Tesla Model 3 is the company’s major mass market moment, but even Elon Musk can’t stop crashes from happening. The CEO revealed on Wednesday that Tesla plans to boost body repairs to ensure consumers involved in accidents can return to the road faster. It’s part of a major push throughout the business to make moving the Model 3 faster than ever.
Musk made the announcement in response to Twitter user Adam Whiting, who complained that he received his Model 3 in February and got hit on June 11, only to be told by the repair store that the parts won’t be ready until September 6 despite the car sitting in the shop for 50 days. Whiting also claimed the service center at Chandler, Arizona, has been waiting for a quarter panel for over 100 days. Musk claimed that Tesla body shops are “ramping up fast” with plans to move from over 30 days using repair shops to same-day repairs at service centers. The company will reach this goal using pre-stocked parts.
The news comes just days after Musk personally delivered a Model 3 to Devin Scott in Los Angeles, debuting a new fast delivery system aimed at getting more of the 5,000 per week Model 3s produced into the hands of the 400,000 or so $1,000 reservation holders. The new delivery system cuts the plastic packaging, and means cars will ship directly to consumers in a sealed vehicle from the factory instead of first stopping at a delivery hub.
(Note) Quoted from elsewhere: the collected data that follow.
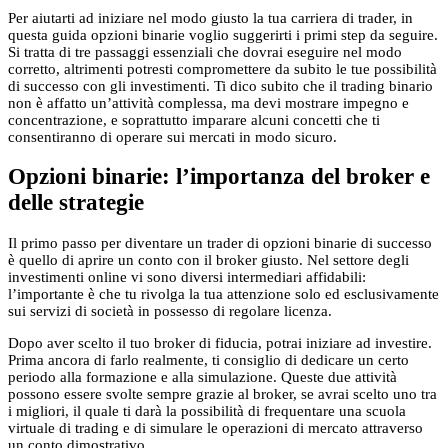
Per aiutarti ad iniziare nel modo giusto la tua carriera di trader, in
questa guida opzioni binarie voglio suggerirti i primi step da seguire.
Si tratta di tre passaggi essenziali che dovrai eseguire nel modo
corretto, altrimenti potresti compromettere da subito le tue possibilità
di successo con gli investimenti. Ti dico subito che il trading binario
non è affatto un’attività complessa, ma devi mostrare impegno e
concentrazione, e soprattutto imparare alcuni concetti che ti
consentiranno di operare sui mercati in modo sicuro.
Opzioni binarie: l’importanza del broker e
delle strategie
Il primo passo per diventare un trader di opzioni binarie di successo
è quello di aprire un conto con il broker giusto. Nel settore degli
investimenti online vi sono diversi intermediari affidabili:
l’importante è che tu rivolga la tua attenzione solo ed esclusivamente
sui servizi di società in possesso di regolare licenza.
Dopo aver scelto il tuo broker di fiducia, potrai iniziare ad investire.
Prima ancora di farlo realmente, ti consiglio di dedicare un certo
periodo alla formazione e alla simulazione. Queste due attività
possono essere svolte sempre grazie al broker, se avrai scelto uno tra
i migliori, il quale ti darà la possibilità di frequentare una scuola
virtuale di trading e di simulare le operazioni di mercato attraverso
un conto dimostrativo.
Musk has also floated other ideas to keep the Model 3 project running smoothly, as the company works to mass produce the cheaper electric car alongside its regular weekly production of 2,000 Model S and X editions. Another idea suggested by Musk is “sign and drive” where buyers can drive away after signing paperwork in just five minutes as opposed to the hour-long appointment at delivery centers. Musk has also suggested Tesla could eliminate contracts using smartphones.
Tesla is set to report its latest quarterly earnings on Wednesday at 2:30 p.m. Pacific time. The company will provide details about the first 12 months of Model 3 production, and analysts are expected to grill Musk for further details about the project.
If last quarter’s call is anything to go by, it could prove dramatic. Musk cut analysts short during the May call by deriding their questions as “boring” and “boneheaded.”